Evaluating XAI techniques under class imbalance using CPRD data

Teena Rai^1*Jun He¹Jaspreet Kaur²Yuan Shen¹Mufti Mahmud³David J Brown¹Emma O'Dowd²David Baldwin²

• ¹Department of Computer Science, Nottingham Trent University, Nottingham, United Kingdom
• ²Division of Epidemiology and Public Health, University of Nottingham, Nottingham, United Kingdom
• ³Information and Computer Science Department, King Fahd University of Petroleum & Minerals, Dhahran, Saudi Arabia

The need for eXplainable Artificial Intelligence (XAI) in healthcare is more critical than ever, especially as regulatory frameworks like the EU AI Act mandate transparency in clinical decision support systems. Post hoc XAI techniques such as Local Interpretable Model-Agnostic Explanations (LIME) and SHapley Additive exPlanations (SHAP) are widely used to interpret Machine Learning (ML) models for disease risk prediction, particularly in tabular Electronic Health Record (EHR) data. However, their reliability under real-world scenarios is not fully understood. Class imbalance is a common challenge in many real-world datasets but it is rarely accounted for when evaluating the reliability and consistency of XAI techniques. In this study, we design a comparative evaluation framework to assess the impact of class imbalance on the consistency of model explanations generated by LIME, SHAP, and Partial Dependence Plots (PDPs).
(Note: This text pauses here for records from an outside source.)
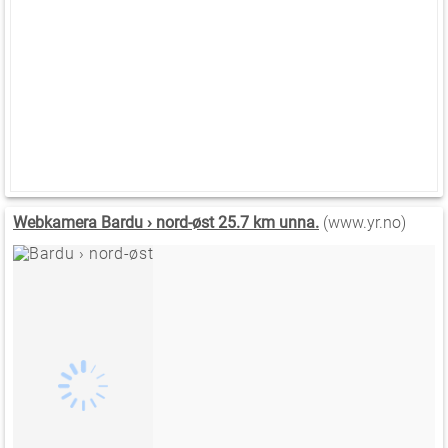
Webkamera Bardu › nord-øst 25.7 km unna.
(www.yr.no)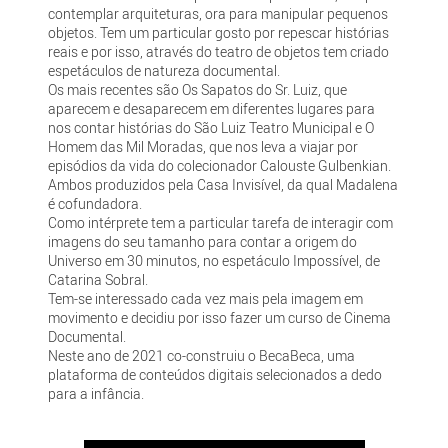
contemplar arquiteturas, ora para manipular pequenos
objetos. Tem um particular gosto por repescar histórias
reais e por isso, através do teatro de objetos tem criado
espetáculos de natureza documental.
Os mais recentes são Os Sapatos do Sr. Luiz, que
aparecem e desaparecem em diferentes lugares para
nos contar histórias do São Luiz Teatro Municipal e O
Homem das Mil Moradas, que nos leva a viajar por
episódios da vida do colecionador Calouste Gulbenkian.
Ambos produzidos pela Casa Invisível, da qual Madalena
é cofundadora.
Como intérprete tem a particular tarefa de interagir com
imagens do seu tamanho para contar a origem do
Universo em 30 minutos, no espetáculo Impossível, de
Catarina Sobral.
Tem-se interessado cada vez mais pela imagem em
movimento e decidiu por isso fazer um curso de Cinema
Documental.
Neste ano de 2021 co-construiu o BecaBeca, uma
plataforma de conteúdos digitais selecionados a dedo
para a infância.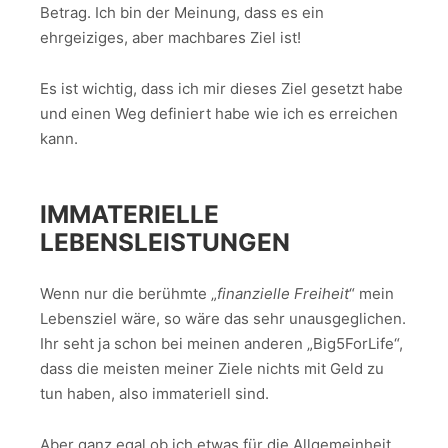
Betrag. Ich bin der Meinung, dass es ein
ehrgeiziges, aber machbares Ziel ist!
Es ist wichtig, dass ich mir dieses Ziel gesetzt habe
und einen Weg definiert habe wie ich es erreichen
kann.
IMMATERIELLE
LEBENSLEISTUNGEN
Wenn nur die berühmte „
finanzielle Freiheit
“ mein
Lebensziel wäre, so wäre das sehr unausgeglichen.
Ihr seht ja schon bei meinen anderen „Big5ForLife“,
dass die meisten meiner Ziele nichts mit Geld zu
tun haben, also immateriell sind.
Aber ganz egal ob ich etwas für die Allgemeinheit,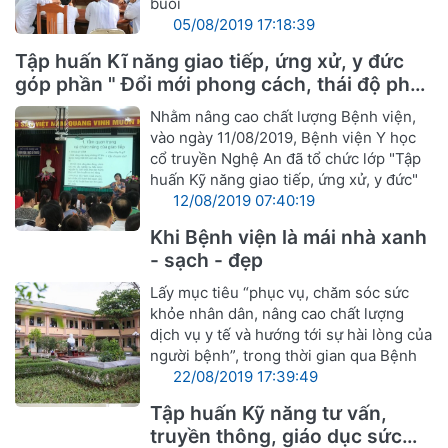
buổi
05/08/2019 17:18:39
Tập huấn Kĩ năng giao tiếp, ứng xử, y đức
góp phần " Đổi mới phong cách, thái độ phục
vụ cán bộ ngành Y hướng tới sự hài lòng
Nhằm nâng cao chất lượng Bệnh viện,
người bệnh"
vào ngày 11/08/2019, Bệnh viện Y học
cổ truyền Nghệ An đã tổ chức lớp "Tập
huấn Kỹ năng giao tiếp, ứng xử, y đức"
12/08/2019 07:40:19
Khi Bệnh viện là mái nhà xanh
- sạch - đẹp
Lấy mục tiêu “phục vụ, chăm sóc sức
khỏe nhân dân, nâng cao chất lượng
dịch vụ y tế và hướng tới sự hài lòng của
người bệnh”, trong thời gian qua Bệnh
22/08/2019 17:39:49
Tập huấn Kỹ năng tư vấn,
truyền thông, giáo dục sức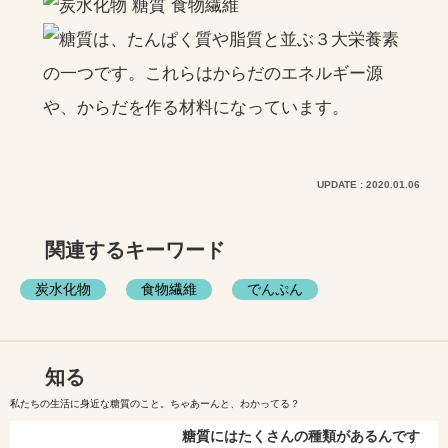
UPDATE : 2020.01.06
関連するキーワード
炭水化物
食物繊維
でんぷん
知る
私たちの生活に身近な糖質のこと。ちゃあーんと、わかってる？
糖質にはたくさんの種類があるんです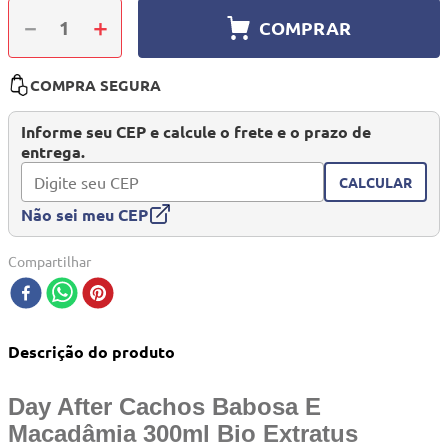
10
º
mesa dobrável notebook
－
＋
COMPRAR
COMPRA SEGURA
Informe seu CEP e calcule o frete e o prazo de
entrega.
CALCULAR
Não sei meu CEP
Compartilhar
Descrição do produto
Day After Cachos Babosa E
Macadâmia 300ml Bio Extratus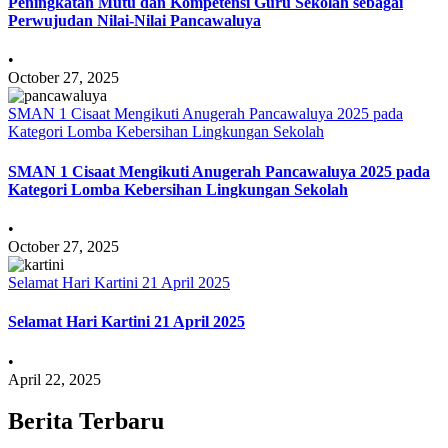
Peningkatan Mutu dan Kompetensi Guru Sekolah sebagai
Perwujudan Nilai-Nilai Pancawaluya
•
October 27, 2025
SMAN 1 Cisaat Mengikuti Anugerah Pancawaluya 2025 pada
Kategori Lomba Kebersihan Lingkungan Sekolah
SMAN 1 Cisaat Mengikuti Anugerah Pancawaluya 2025 pada
Kategori Lomba Kebersihan Lingkungan Sekolah
•
October 27, 2025
Selamat Hari Kartini 21 April 2025
Selamat Hari Kartini 21 April 2025
•
April 22, 2025
Berita Terbaru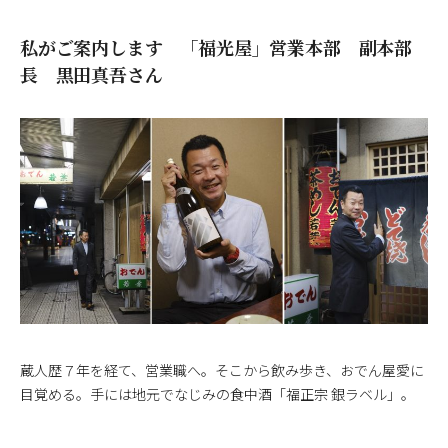
私がご案内します 「福光屋」営業本部 副本部
長 黒田真吾さん
蔵人歴７年を経て、営業職へ。そこから飲み歩き、おでん屋愛に
目覚める。手には地元でなじみの食中酒「福正宗 銀ラベル」。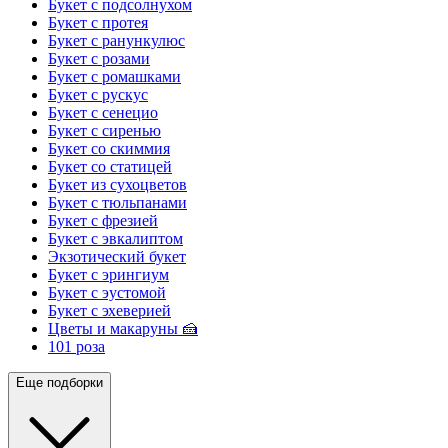
Букет с подсолнухом
Букет с протея
Букет с ранункулюс
Букет с розами
Букет с ромашками
Букет с рускус
Букет с сенецио
Букет с сиренью
Букет со скиммия
Букет со статицей
Букет из сухоцветов
Букет с тюльпанами
Букет с фрезией
Букет с эвкалиптом
Экзотический букет
Букет с эрингиум
Букет с эустомой
Букет с эхеверией
Цветы и макаруны 🍰
101 роза
Еще подборки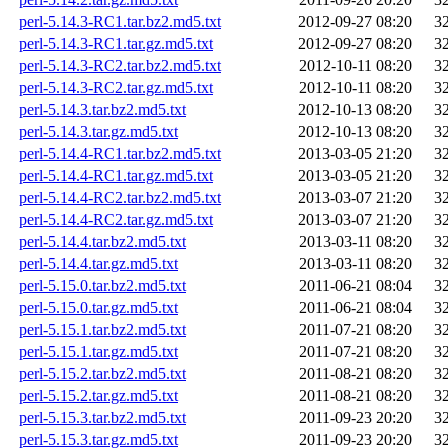
perl-5.14.3-RC1.tar.bz2.md5.txt
2012-09-27 08:20
3
perl-5.14.3-RC1.tar.gz.md5.txt
2012-09-27 08:20
3
perl-5.14.3-RC2.tar.bz2.md5.txt
2012-10-11 08:20
3
perl-5.14.3-RC2.tar.gz.md5.txt
2012-10-11 08:20
3
perl-5.14.3.tar.bz2.md5.txt
2012-10-13 08:20
3
perl-5.14.3.tar.gz.md5.txt
2012-10-13 08:20
3
perl-5.14.4-RC1.tar.bz2.md5.txt
2013-03-05 21:20
3
perl-5.14.4-RC1.tar.gz.md5.txt
2013-03-05 21:20
3
perl-5.14.4-RC2.tar.bz2.md5.txt
2013-03-07 21:20
3
perl-5.14.4-RC2.tar.gz.md5.txt
2013-03-07 21:20
3
perl-5.14.4.tar.bz2.md5.txt
2013-03-11 08:20
3
perl-5.14.4.tar.gz.md5.txt
2013-03-11 08:20
3
perl-5.15.0.tar.bz2.md5.txt
2011-06-21 08:04
3
perl-5.15.0.tar.gz.md5.txt
2011-06-21 08:04
3
perl-5.15.1.tar.bz2.md5.txt
2011-07-21 08:20
3
perl-5.15.1.tar.gz.md5.txt
2011-07-21 08:20
3
perl-5.15.2.tar.bz2.md5.txt
2011-08-21 08:20
3
perl-5.15.2.tar.gz.md5.txt
2011-08-21 08:20
3
perl-5.15.3.tar.bz2.md5.txt
2011-09-23 20:20
3
perl-5.15.3.tar.gz.md5.txt
2011-09-23 20:20
3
Using UK primary care data from the Clinical Practice Research Datalink (CPRD), we train three ML models: XGBoost (XGB), Random Forest (RF), and Multi-layer Perceptron (MLP), to predict lung cancer risk and evaluate how interpretability is affected under class imbalance compared against a balanced dataset. To our knowledge, this is the first study to evaluate explanation consistency under class imbalance across multiple models and interpretation methods using real-world clinical data. Our main finding is that class imbalance in the training data can significantly affect the reliability and consistency of LIME and SHAP explanations when evaluated against balanced data. To explain these empirical findings, we also present a theoretical analysis of LIME and SHAP to understand why explanations change under different class distributions. It is also found that PDPs exhibit noticeable variation between models trained on imbalanced and balanced datasets with respect to clinically relevant features for predicting lung cancer risk. These findings highlight a critical vulnerability in current XAI techniques, i.e., their interpretability are significantly affected under skewed class distributions, which is common in medical data and emphasises the importance of consistent model explanations for trustworthy ML deployment in healthcare.